INSTRUCTIONS FOR THE TASK> Where the line containing "guaranteed’: Le Mourillon" appears, begin retyping; continue exactly through the final line of the data. Omit every picture.

DATASET ENTRIES>

+++

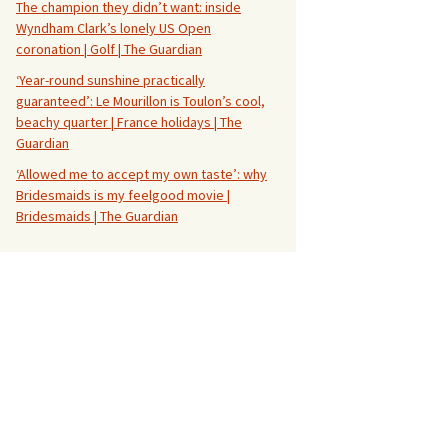
The champion they didn’t want: inside
Wyndham Clark’s lonely US Open
coronation | Golf | The Guardian
‘Year-round sunshine practically
guaranteed’: Le Mourillon is Toulon’s cool,
beachy quarter | France holidays | The
Guardian
‘Allowed me to accept my own taste’: why
Bridesmaids is my feelgood movie |
Bridesmaids | The Guardian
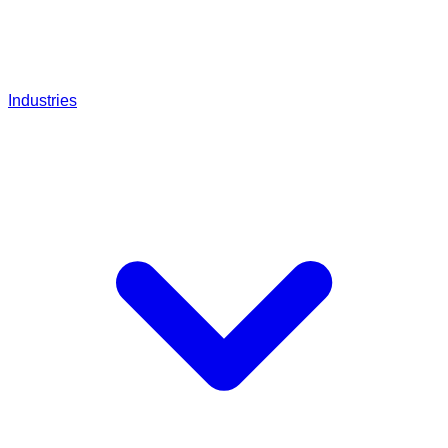
Industries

+++

SOLUTION FOR THIS TASK>
guaranteed’: Le Mourillon is Toulon’s cool,
beachy quarter | France holidays | The
Guardian
‘Allowed me to accept my own taste’: why
Bridesmaids is my feelgood movie |
Bridesmaids | The Guardian
Industries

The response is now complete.